▸ Your assignment
Repetition must be exact and must stop with the line bearing "In essence, effective". It begins at the first line of the records and includes no pictures.

Transcribed page contents
######
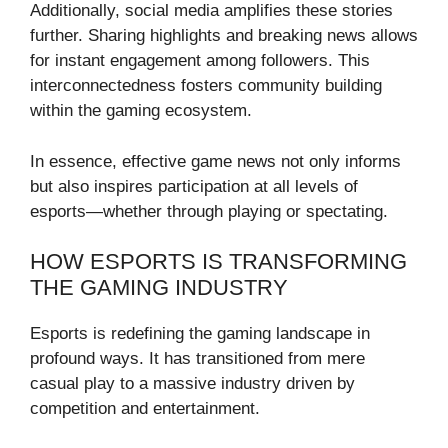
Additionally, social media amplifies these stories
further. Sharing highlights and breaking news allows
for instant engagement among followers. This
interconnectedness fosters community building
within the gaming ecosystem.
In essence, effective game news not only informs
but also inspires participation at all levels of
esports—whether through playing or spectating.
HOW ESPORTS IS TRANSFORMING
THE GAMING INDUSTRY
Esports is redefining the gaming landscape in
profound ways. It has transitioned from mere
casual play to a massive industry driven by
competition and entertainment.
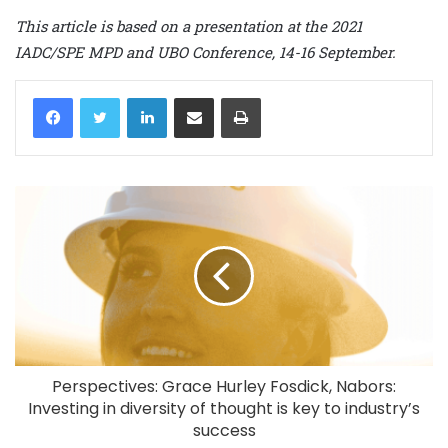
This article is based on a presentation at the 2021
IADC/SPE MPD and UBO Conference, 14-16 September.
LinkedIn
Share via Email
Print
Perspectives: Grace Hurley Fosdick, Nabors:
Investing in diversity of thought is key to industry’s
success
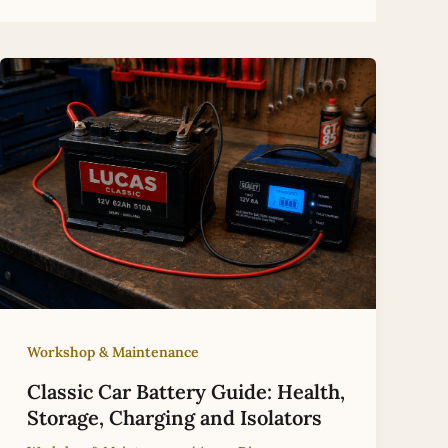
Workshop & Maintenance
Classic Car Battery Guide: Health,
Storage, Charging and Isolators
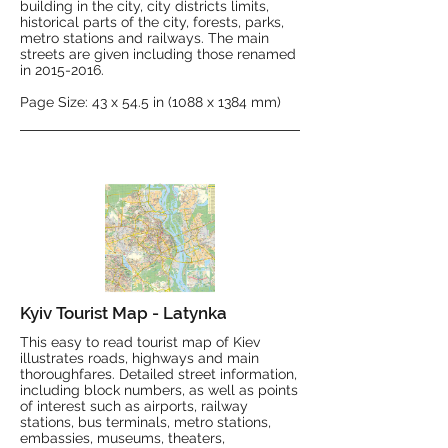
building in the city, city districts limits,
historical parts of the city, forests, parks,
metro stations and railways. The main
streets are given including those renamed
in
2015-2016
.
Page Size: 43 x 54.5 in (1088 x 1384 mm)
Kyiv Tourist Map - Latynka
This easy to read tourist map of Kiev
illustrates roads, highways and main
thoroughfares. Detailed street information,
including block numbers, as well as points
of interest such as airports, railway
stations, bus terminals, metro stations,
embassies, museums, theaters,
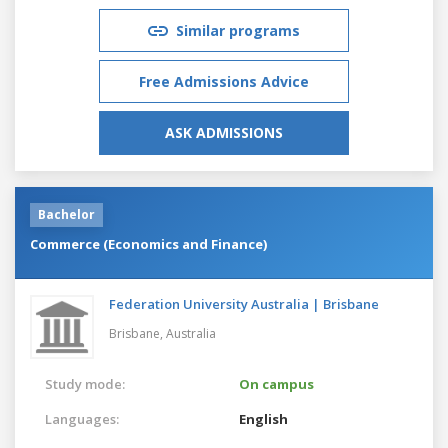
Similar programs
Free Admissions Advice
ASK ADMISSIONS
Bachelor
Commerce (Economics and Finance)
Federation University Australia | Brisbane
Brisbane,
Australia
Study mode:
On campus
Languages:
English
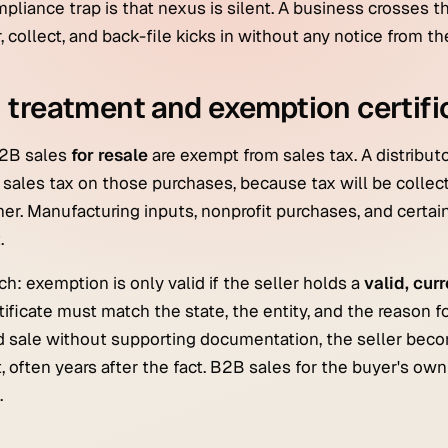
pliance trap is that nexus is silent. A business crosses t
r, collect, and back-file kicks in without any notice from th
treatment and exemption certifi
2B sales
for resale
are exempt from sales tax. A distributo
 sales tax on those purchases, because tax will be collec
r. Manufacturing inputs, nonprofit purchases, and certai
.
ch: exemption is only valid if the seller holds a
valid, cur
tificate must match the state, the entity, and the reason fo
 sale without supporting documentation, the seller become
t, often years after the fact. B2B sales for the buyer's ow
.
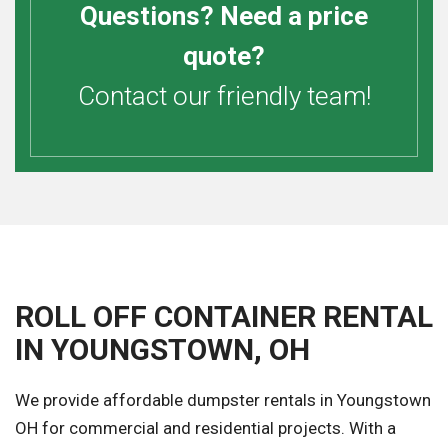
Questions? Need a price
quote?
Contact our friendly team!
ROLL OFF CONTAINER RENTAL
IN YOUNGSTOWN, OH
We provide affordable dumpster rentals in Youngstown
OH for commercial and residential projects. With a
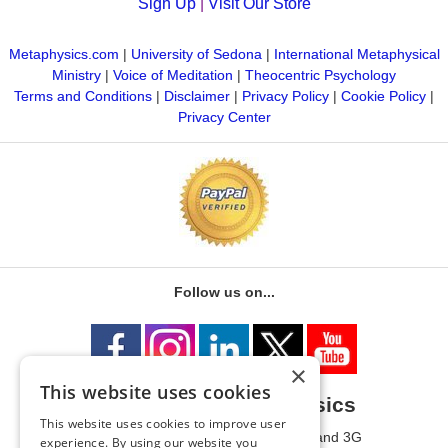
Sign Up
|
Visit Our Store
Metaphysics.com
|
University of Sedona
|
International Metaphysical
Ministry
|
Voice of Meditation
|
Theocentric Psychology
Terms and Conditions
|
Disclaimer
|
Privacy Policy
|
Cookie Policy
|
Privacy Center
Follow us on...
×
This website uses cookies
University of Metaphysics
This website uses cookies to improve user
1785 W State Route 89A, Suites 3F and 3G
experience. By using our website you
######
▸ Solved problem
Additionally, social media amplifies these stories
further. Sharing highlights and breaking news allows
for instant engagement among followers. This
interconnectedness fosters community building
within the gaming ecosystem.
In essence, effective game news not only informs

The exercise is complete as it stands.